Some people find that their back, neck or shoulder pain tends to be worse at night. This can be because by day our mind is distracted from the pain by our activities, but also because at night the body lets go of some of its protective ‘holding on’ as the muscles try to relax. Sleep can also be disturbed by pins and needles or cramp. Another common pattern is to sleep pretty comfortably, but to wake with a stiff or niggling lower back, which may gradually ease as the day progresses.
A postural approach can dramatically improve the situation for anyone recognising these symptoms.

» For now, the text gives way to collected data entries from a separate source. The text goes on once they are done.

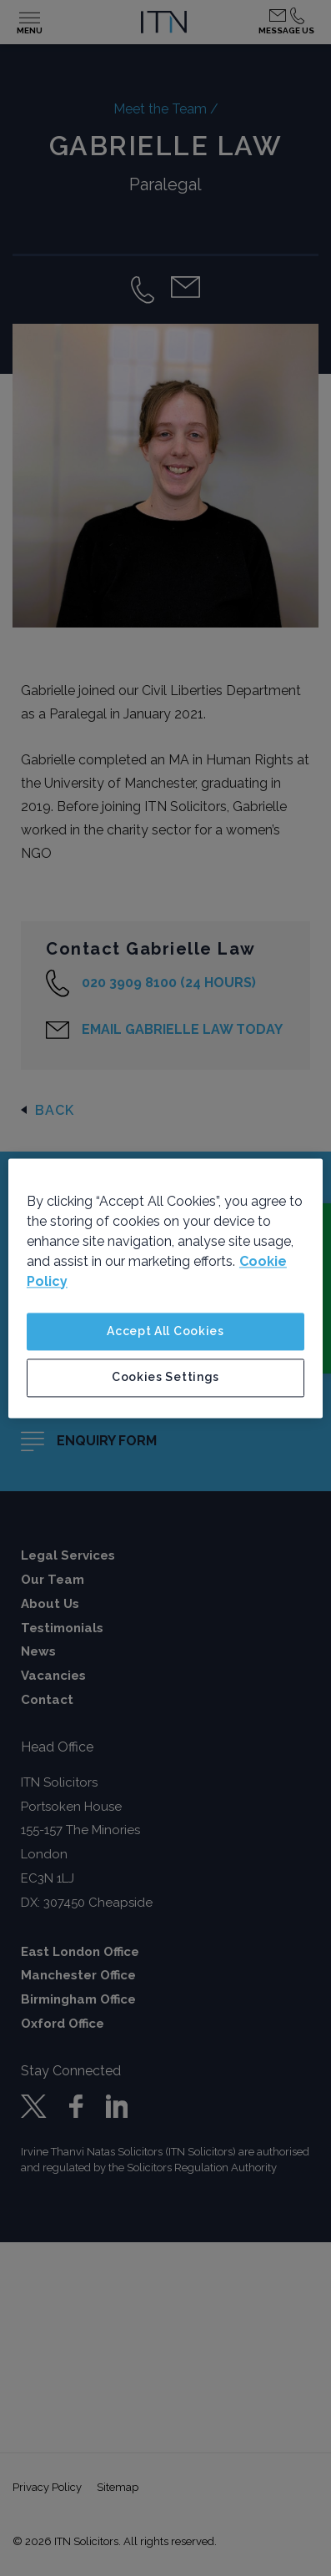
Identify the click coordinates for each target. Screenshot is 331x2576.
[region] (165, 1288)
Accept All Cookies (165, 1331)
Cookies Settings (165, 1377)
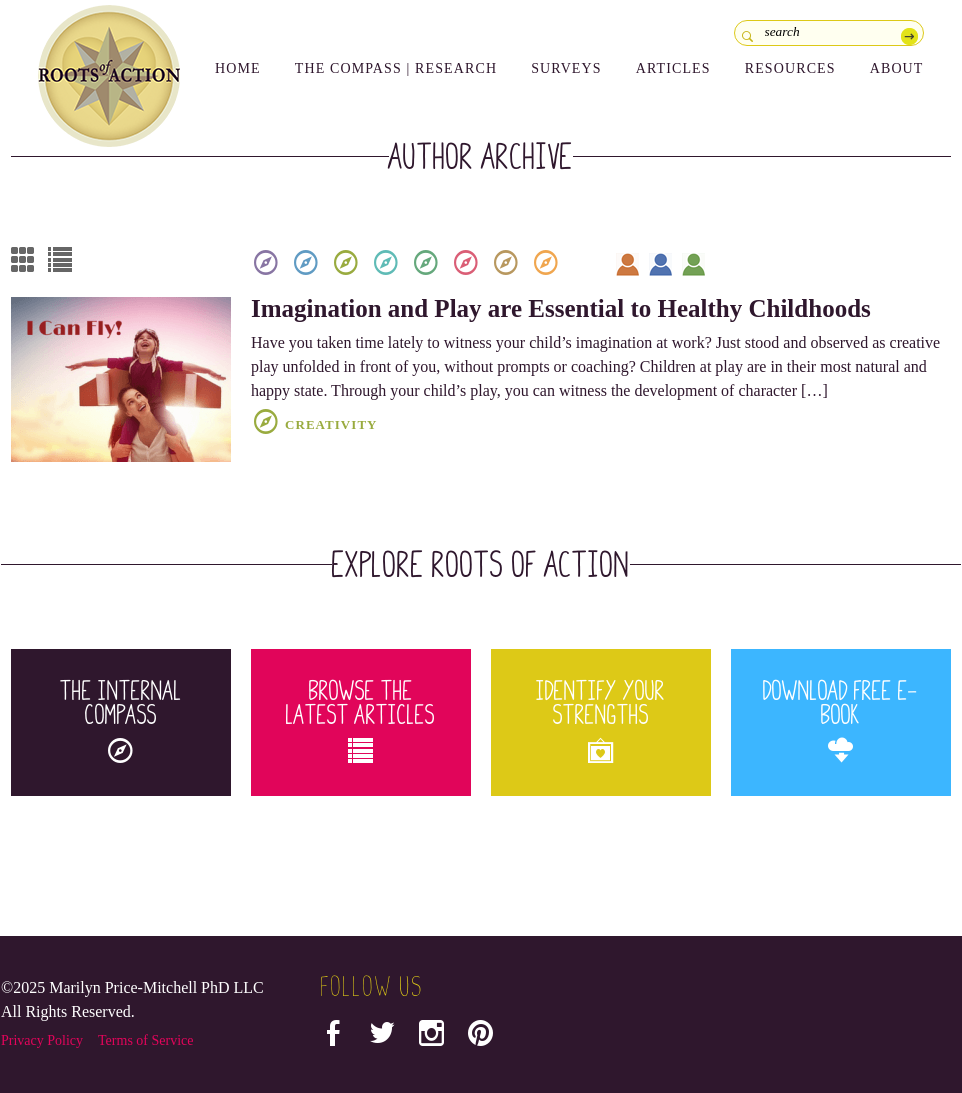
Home (238, 68)
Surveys (566, 68)
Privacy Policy (42, 1040)
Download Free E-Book (841, 720)
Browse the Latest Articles (361, 720)
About (897, 68)
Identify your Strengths (601, 720)
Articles (673, 68)
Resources (790, 68)
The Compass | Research (396, 68)
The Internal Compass (121, 720)
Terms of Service (145, 1040)
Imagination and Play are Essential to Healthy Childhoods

Steps you can take include:
- Finding out how to use your body better in daily life to avoid creating the tension, inflammation and compression which causes pain.
- Identifying and avoiding sleeping positions which exacerbate any tension, compression and poor circulation.
- Learning techniques and sleeping positions which are truly therapeutic, providing hours of better breathing and circulation, and taking the pressure off nerves, discs and joints.
Good posture is about so much more than just having an upright appearance! It’s about living in a body that feels happy, enjoys healthy movement, and sleeps comfortably. Exactly how we can return to this natural state is brilliantly set out in Esther Gokhale’s book, ‘8 Steps to a Pain-Free Back’.